Fiesta de Neruda en Valparaíso
Por Antonio Costa
Teníamos el mito de Valparaíso, los elevadores, las casas de colores que subían por la montaña, el puerto que conectaba con todo el mundo. Lo primero que quisimos fue subir en el elevador Turri, tan bello como el de Lisboa (había bastantes similitudes entre Valparaíso y Lisboa) al lado del Reloj Turri, el taxi quiso engañarnos y nos dijo que no funcionaba, pero nos dio por preguntar y subimos en él. Desde arriba se disfrutaba toda la ciudad, las callejuelas escalonadas de colores, el Pacífico inmenso. Visitamos La Sebastiana, una de las casas de Neruda. Había organizado su casa como trozos de barcos que se asomaban a distintas alturas, y dentro se veían infinidad de motivos marinos, no faltaba la barra con las bebidas, los poemas por todas partes, las otomanas, los rincones para declararse o leer poesía, los grandes ventanales por los que entraba la inmensidad del mar.
Habíamos leído que una vez Neruda celebró el fin de año con sus amigos con fuegos artificiales sobre el mar, estábamos en la terraza sobre las rocas y yo me imaginaba como pudo ser aquel espectáculo, aquella explosión de imágenes, aquella locura de celebración en los espacios abiertos, Neruda fue tan expansivo en sus mejores ratos y supo captar los entusiasmos más secretos del cosmos. Y nosotros montamos nuestra propia fiesta interior al recordarlo. Leímos de nuevo los versos de “Veinte poemas de amor y una canción desesperada”, pero ella no estaba como ausente sino que llegaba hacia mí desde todas partes y Neruda no podía imaginarse que tendría una visitante tan apasionada muchos años después.
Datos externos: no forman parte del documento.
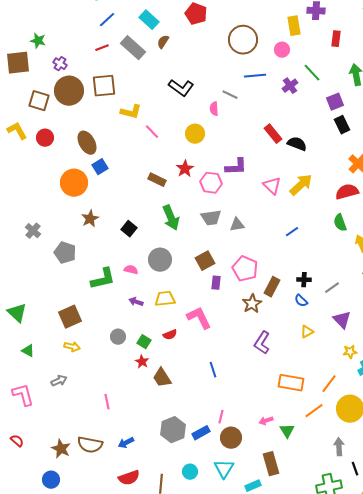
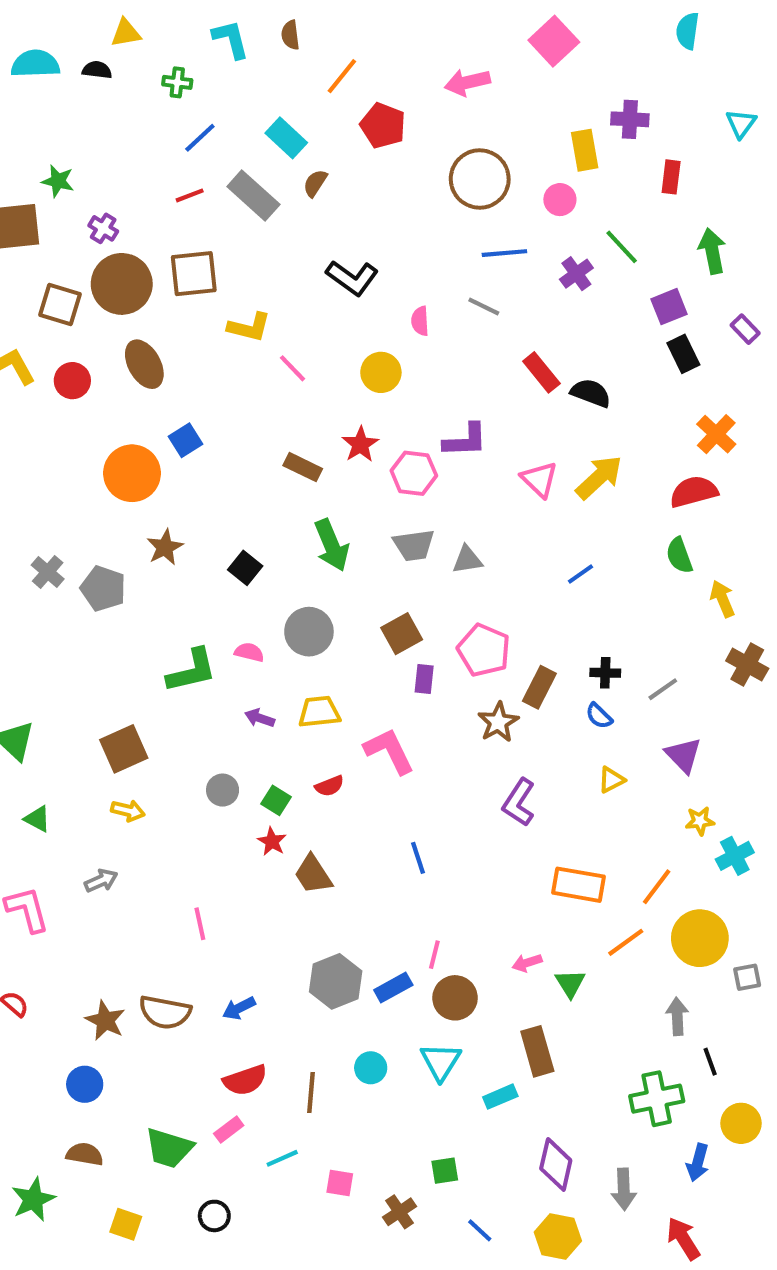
gray line: (230, 95) -> (484, 307), moved
brown ellipse: (87, 143) -> (144, 364), moved
gray pentagon: (65, 253) -> (103, 588), moved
Fuimos a comer al Café Turri, el restaurante más reputado de la parte alta. Desde la terraza se divisaba el mar, daba mucho el sol en nuestra mesa pero lo soportábamos en aras de aquella perspectiva. Pedimos marisco y vino blanco Santa Caterina, por cuyos viñedos habíamos pasado en el autobús desde Santiago de Chile. Cada bocado que tomábamos tenía algo de momento dorado, de revelación, me parecía increíble estar allí. Aunque había un tipo español que no paraba de hablar por el móvil y lo miraba todo de modo desdeñoso y ni siquiera se daba cuenta de dónde estaba.
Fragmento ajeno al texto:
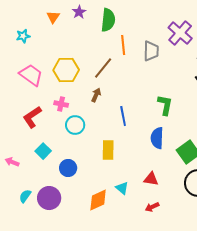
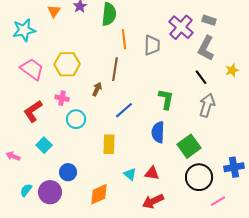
cyan star: (23, 36) -> (24, 30), size x1.6
brown line: (103, 68) -> (115, 69), moved, turned -30
blue line: (123, 116) -> (124, 110), turned 60
blue circle: (68, 168) -> (68, 172), moved
cyan triangle: (122, 188) -> (130, 174), moved
red arrow: (152, 207) -> (153, 201), size x1.5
Bajamos por las calles escalonadas de Bellavista, las fachadas estaban cubiertas con frescos hechos por estudiantes con sueños de viajes, las calles descendían de modo laberíntico e iban revelando la ciudad detrás de casas situadas en estrechuras, en lugares difíciles, en rincones originales. Llegamos a la avenida Esmeralda, por donde pasaban los tranvías y los coches de otras épocas. Quisimos ir al Bar Inglés , habíamos leído que allí se reunían marineros de todo el mundo, pescadores que cruzaban el cabo de Nueva Esperanza, viajeros que venían de Patagonia y se dirigían a San Francisco o a Hawai, era un lugar de encuentros donde las caras trazarían miles de travesías y se hablaría de ballenas o de auroras. Seguramente nos había precedido mi amigo fantasma Bruce Chatwin. Pero el local estaba cerrado, solo quedaba una puerta esgrafiada para hacernos imaginar oscuros viajes.
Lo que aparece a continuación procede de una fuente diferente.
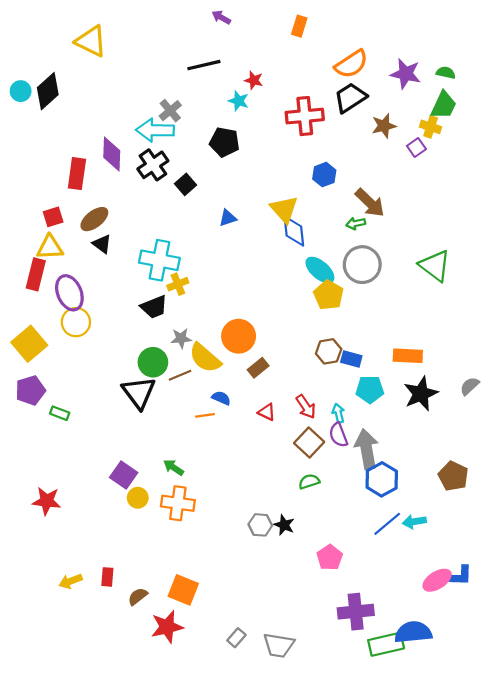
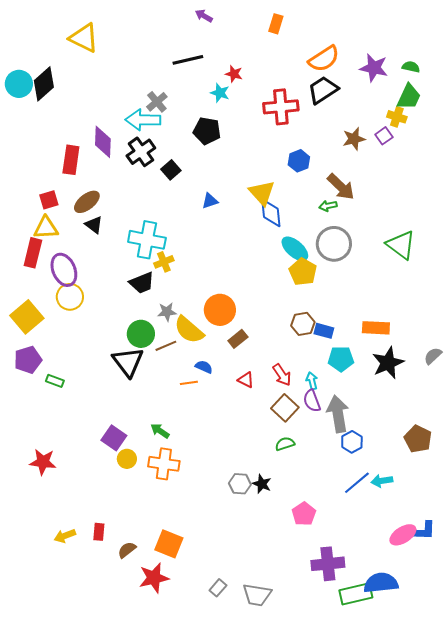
cyan circle: (21, 91) -> (19, 84), size x1.4
brown star: (384, 126) -> (354, 139), moved
blue hexagon: (382, 479) -> (352, 442), size x0.7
Caminamos hacia el muelle Prat, donde había un mercadillo y barcos con música ofrecían travesías, subimos hacia un parque donde había visiones asombrosas del océano y esculturas extrañas, nos metimos por un callejón y entramos en una taberna secreta, bajamos unas escaleras que parecían llevar a las bodegas de un barco, llegamos a una gran sala acristalada que parecía flotar sobre los acantilados y dejaba ver a lo lejos los barcos como fantasías del puerto, tomamos una cerveza en medio de redes y de cuadros enormes con desbarajustes de colores.
Aquello era Valparaíso, la ciudad colgada sobre el mar, con edificios grandiosos y polvorientos que recordaban la época de las navegaciones , como el Gobierno Civil o la Aduana, con la Plaza Sotomayor y su Academia Naval y sus buhardillas parisienses y sus balcones semicirculares , con el monumento a la Guerra del Pacífico y sus pomposas estatuas que recordaban guerras olvidadas, con la Plaza O´Higgins y sus niños y sus árboles olifánticos, con sus mansiones asomadas a los precipicios. Aquello era Valparaíso, donde había pasado de todo y que nos hacía evocar tantas cosas.